Dataset entries:
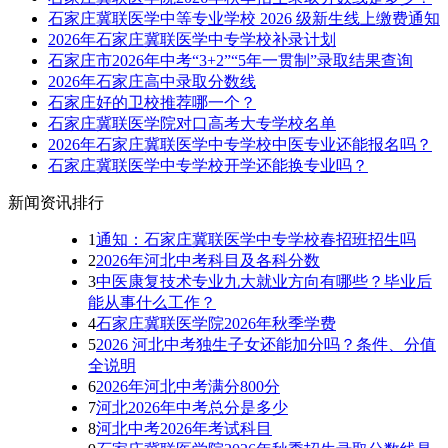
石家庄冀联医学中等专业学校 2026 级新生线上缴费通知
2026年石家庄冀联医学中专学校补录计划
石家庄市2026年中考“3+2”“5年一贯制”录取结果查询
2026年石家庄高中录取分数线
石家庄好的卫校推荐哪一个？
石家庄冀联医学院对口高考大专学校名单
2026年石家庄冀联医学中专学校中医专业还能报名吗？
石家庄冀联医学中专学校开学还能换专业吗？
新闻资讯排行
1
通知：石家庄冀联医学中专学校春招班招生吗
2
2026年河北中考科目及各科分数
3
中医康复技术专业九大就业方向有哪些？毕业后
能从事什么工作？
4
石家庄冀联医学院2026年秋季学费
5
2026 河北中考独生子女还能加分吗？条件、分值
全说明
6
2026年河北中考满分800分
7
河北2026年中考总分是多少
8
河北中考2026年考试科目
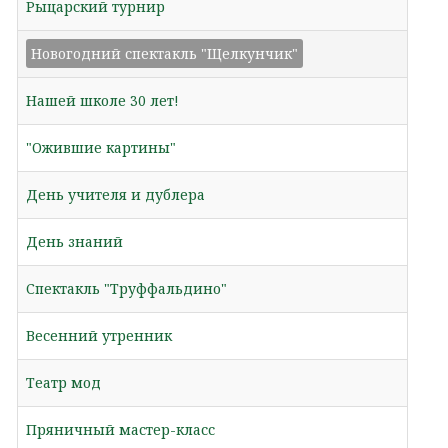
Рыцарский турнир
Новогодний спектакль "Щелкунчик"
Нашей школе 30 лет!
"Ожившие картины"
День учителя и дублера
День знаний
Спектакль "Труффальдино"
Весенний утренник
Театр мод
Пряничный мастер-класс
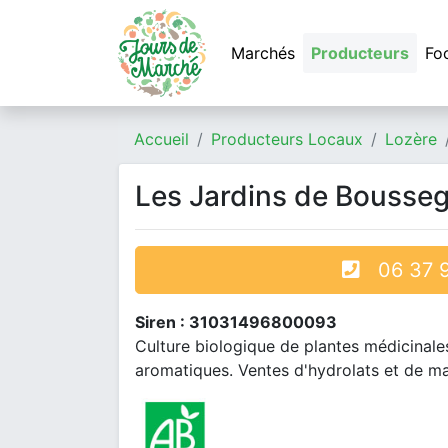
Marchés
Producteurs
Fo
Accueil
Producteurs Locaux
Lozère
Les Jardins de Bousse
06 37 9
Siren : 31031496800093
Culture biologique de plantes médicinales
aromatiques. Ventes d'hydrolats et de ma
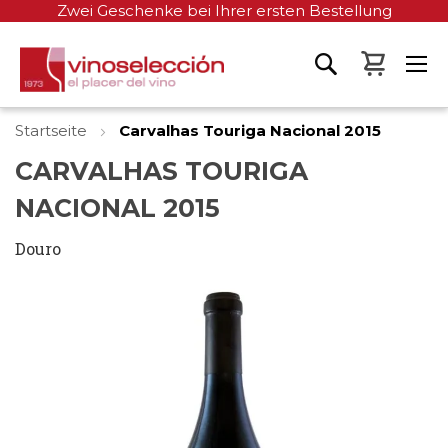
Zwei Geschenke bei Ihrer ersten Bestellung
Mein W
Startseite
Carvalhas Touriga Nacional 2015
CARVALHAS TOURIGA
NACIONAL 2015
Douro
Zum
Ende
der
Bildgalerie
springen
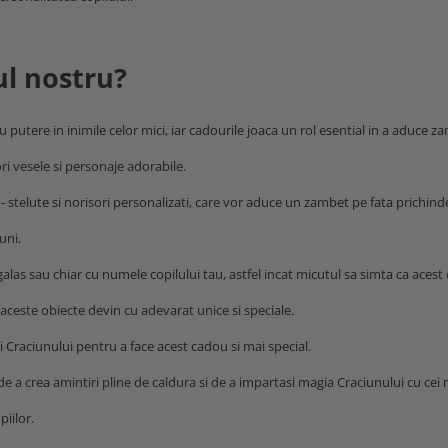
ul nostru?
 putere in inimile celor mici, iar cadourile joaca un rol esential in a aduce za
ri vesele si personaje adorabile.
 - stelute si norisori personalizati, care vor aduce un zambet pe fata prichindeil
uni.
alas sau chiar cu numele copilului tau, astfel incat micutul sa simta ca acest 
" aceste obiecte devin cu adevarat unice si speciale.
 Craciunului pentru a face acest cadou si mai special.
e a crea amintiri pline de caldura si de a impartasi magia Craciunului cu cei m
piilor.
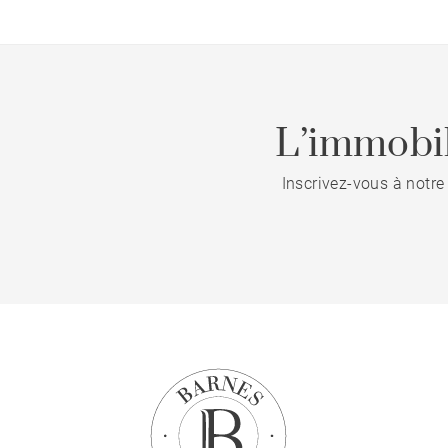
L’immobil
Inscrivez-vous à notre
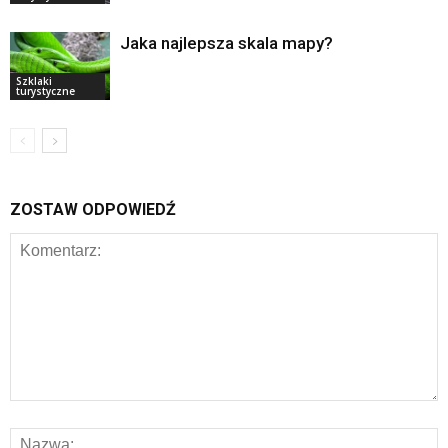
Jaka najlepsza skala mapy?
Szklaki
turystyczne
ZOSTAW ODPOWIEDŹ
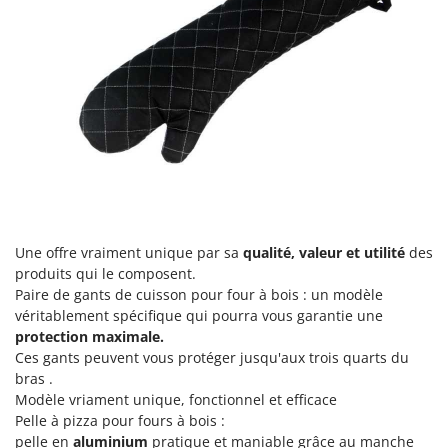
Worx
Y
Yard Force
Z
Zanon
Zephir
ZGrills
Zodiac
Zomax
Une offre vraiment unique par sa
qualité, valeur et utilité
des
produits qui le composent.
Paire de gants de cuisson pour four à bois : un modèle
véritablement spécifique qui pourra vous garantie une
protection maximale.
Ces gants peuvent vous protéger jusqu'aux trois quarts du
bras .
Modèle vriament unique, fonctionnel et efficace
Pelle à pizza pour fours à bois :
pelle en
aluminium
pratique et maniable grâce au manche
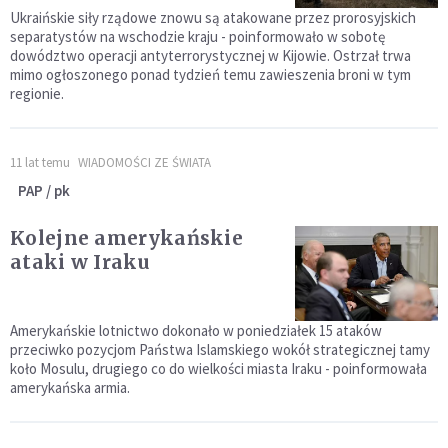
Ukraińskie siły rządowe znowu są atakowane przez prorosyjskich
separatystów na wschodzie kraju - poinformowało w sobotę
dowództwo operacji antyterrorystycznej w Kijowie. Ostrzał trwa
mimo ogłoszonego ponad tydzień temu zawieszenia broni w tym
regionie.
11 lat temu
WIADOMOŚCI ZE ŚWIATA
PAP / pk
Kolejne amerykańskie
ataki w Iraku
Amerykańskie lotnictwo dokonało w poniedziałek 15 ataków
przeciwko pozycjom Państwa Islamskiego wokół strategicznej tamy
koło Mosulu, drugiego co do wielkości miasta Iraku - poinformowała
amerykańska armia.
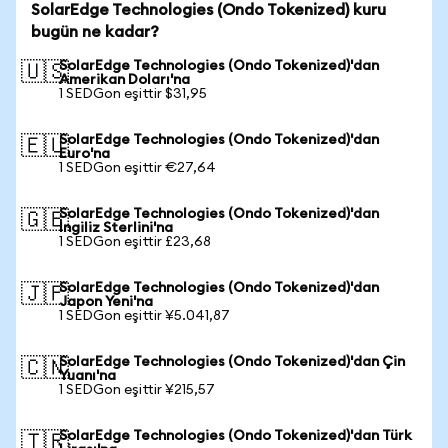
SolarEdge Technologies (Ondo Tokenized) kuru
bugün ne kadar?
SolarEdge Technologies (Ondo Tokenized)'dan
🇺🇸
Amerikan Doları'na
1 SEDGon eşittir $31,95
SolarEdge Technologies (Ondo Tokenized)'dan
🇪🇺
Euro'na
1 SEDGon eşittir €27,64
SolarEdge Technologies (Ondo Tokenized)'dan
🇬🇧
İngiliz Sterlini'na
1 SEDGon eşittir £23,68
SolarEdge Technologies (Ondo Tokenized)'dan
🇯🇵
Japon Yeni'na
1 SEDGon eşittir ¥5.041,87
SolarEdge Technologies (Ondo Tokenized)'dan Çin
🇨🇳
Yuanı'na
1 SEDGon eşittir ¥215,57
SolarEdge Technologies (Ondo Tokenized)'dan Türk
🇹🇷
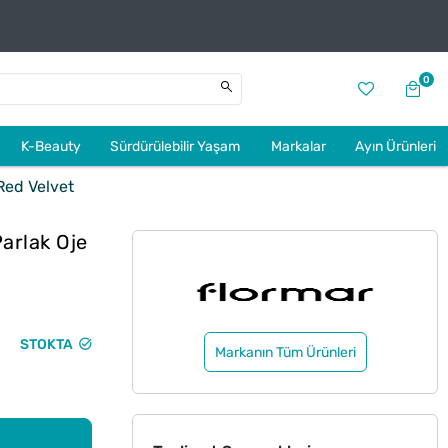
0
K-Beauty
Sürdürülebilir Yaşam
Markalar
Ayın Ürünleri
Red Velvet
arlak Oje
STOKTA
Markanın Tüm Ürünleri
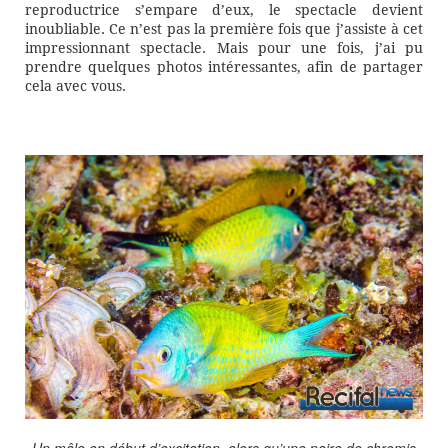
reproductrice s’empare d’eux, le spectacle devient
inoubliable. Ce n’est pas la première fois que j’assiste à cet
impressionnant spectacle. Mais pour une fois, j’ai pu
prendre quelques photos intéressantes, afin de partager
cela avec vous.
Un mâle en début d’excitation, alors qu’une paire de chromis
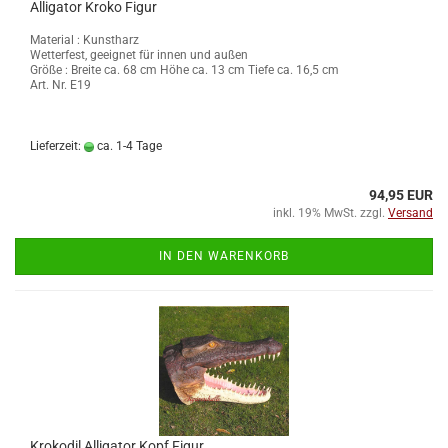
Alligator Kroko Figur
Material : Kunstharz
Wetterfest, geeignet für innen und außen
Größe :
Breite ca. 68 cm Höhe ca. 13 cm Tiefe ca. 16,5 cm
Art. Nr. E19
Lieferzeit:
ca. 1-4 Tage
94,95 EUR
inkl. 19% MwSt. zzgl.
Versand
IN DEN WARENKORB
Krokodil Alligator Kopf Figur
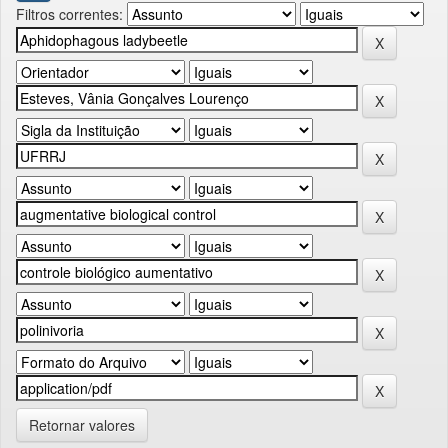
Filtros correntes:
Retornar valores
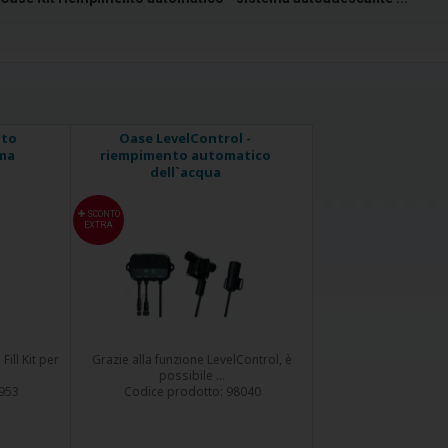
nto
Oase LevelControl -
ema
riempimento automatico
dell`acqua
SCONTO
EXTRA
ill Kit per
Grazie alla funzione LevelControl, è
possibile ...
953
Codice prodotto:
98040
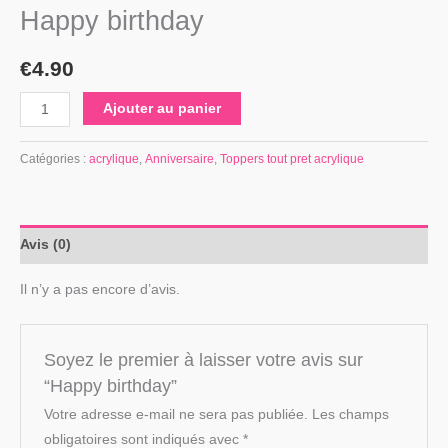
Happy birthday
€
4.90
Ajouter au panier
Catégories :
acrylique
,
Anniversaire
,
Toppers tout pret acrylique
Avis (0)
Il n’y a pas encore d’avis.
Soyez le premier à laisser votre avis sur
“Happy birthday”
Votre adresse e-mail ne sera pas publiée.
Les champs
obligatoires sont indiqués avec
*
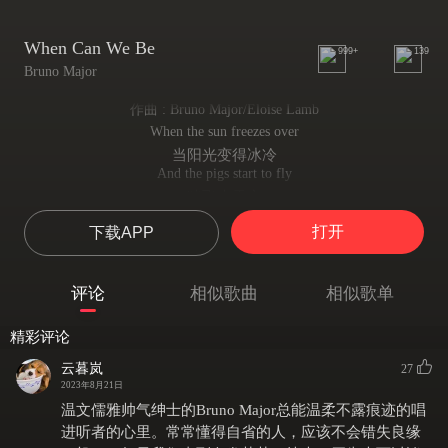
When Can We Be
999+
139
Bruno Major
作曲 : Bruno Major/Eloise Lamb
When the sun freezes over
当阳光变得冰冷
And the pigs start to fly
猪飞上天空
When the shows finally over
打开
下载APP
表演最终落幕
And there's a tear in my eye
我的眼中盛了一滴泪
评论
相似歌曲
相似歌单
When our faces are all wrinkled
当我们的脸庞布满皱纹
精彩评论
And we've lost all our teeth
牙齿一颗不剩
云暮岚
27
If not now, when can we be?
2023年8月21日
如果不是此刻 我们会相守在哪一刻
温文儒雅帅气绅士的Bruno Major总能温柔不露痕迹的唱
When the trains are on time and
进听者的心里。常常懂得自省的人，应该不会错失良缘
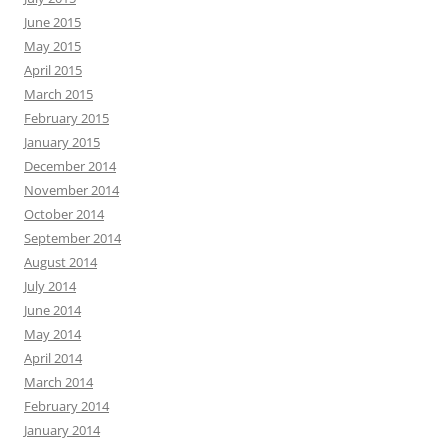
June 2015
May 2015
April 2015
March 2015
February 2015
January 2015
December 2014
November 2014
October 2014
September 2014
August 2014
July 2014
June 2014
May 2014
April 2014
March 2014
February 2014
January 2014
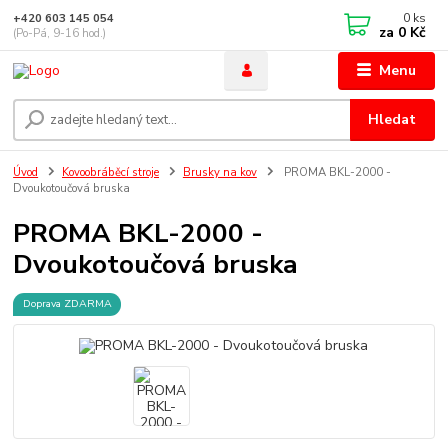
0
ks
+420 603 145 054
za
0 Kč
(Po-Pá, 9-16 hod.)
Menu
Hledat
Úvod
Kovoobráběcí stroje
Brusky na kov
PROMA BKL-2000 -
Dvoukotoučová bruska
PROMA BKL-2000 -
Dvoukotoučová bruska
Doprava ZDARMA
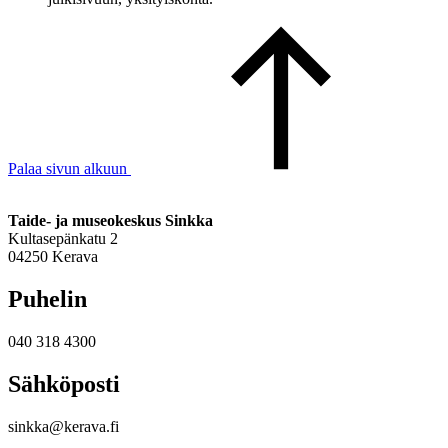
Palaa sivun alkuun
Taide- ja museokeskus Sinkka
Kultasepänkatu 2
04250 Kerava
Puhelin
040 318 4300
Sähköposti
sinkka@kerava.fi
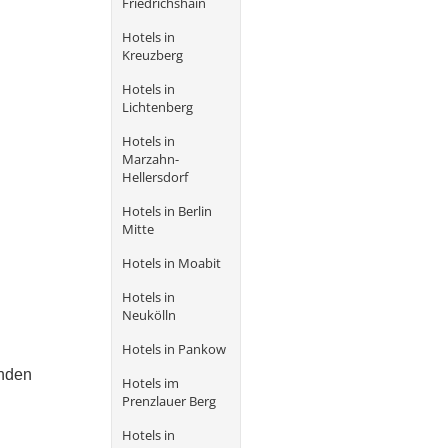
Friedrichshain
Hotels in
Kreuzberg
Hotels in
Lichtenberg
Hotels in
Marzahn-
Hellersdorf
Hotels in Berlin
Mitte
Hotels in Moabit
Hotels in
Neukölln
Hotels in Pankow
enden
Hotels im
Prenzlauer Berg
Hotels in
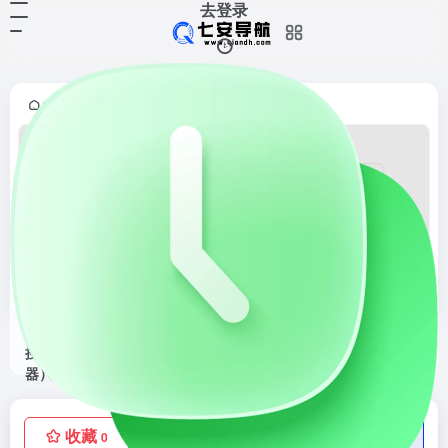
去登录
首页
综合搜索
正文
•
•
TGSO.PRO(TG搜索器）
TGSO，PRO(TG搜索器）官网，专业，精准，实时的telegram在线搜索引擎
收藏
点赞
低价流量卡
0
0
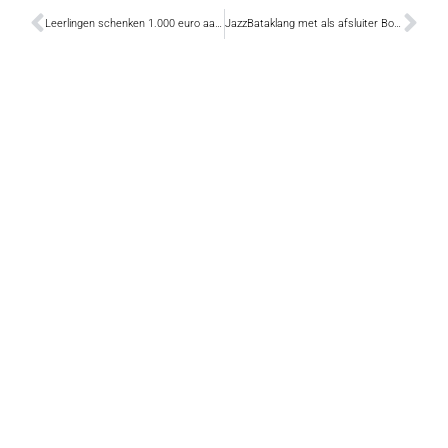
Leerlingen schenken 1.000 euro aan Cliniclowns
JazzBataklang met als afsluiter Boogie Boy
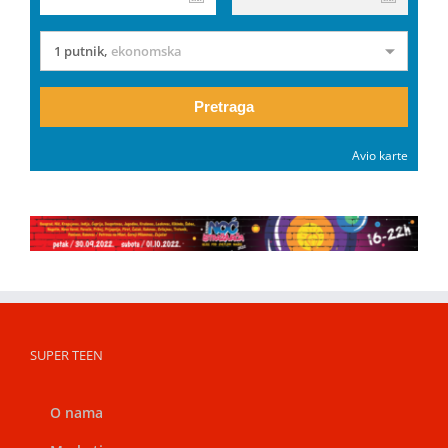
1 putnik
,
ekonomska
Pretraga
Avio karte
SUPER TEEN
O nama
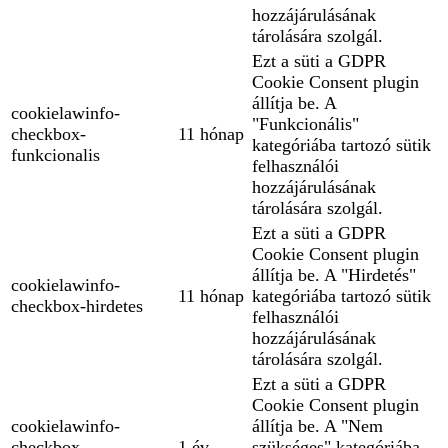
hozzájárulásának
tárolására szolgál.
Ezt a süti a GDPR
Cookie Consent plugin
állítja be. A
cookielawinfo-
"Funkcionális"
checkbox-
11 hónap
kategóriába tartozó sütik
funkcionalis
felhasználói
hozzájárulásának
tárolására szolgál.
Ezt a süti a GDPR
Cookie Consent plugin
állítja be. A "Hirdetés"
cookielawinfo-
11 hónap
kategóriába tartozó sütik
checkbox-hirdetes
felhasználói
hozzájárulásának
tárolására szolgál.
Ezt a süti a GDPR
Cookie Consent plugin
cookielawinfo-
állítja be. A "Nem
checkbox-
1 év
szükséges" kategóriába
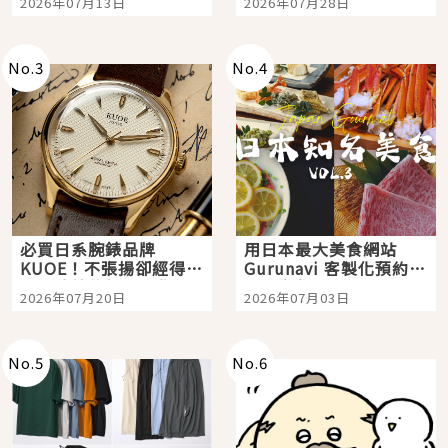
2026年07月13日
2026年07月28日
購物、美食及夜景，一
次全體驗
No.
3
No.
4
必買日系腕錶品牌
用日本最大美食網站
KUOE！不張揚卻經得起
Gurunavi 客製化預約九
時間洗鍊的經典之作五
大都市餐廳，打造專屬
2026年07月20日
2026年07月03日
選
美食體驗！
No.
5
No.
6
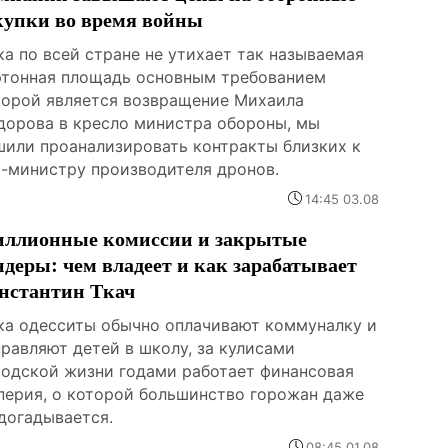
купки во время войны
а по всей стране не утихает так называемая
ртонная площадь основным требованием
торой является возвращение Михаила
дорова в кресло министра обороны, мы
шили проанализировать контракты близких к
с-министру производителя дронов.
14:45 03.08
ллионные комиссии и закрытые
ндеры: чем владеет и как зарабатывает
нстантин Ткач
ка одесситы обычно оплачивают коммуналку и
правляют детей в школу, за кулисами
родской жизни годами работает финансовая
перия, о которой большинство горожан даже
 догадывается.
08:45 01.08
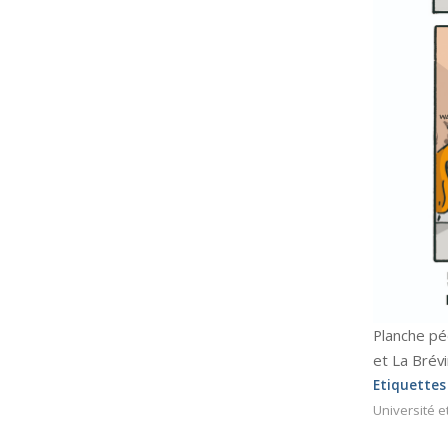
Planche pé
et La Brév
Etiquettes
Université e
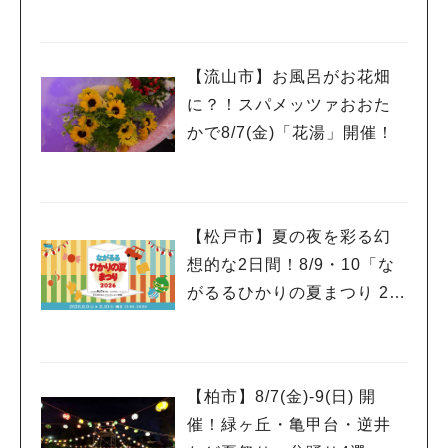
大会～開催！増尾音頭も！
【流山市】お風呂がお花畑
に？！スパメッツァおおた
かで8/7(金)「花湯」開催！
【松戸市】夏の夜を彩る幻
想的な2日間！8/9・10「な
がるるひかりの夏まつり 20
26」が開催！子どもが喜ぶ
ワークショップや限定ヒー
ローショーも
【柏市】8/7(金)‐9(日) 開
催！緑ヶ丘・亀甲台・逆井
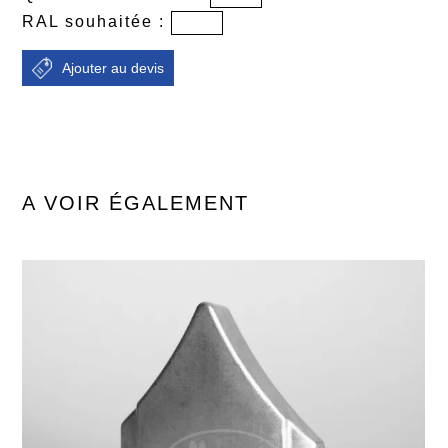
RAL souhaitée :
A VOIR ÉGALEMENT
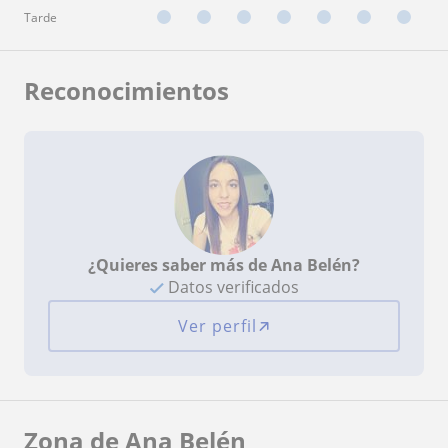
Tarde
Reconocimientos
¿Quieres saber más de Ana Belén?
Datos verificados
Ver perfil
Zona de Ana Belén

Problem details
Among the lines above, return each one holding the string "fois".

Answer space
inoubliable. Ce n’est pas la première fois que j’assiste à cet
impressionnant spectacle. Mais pour une fois, j’ai pu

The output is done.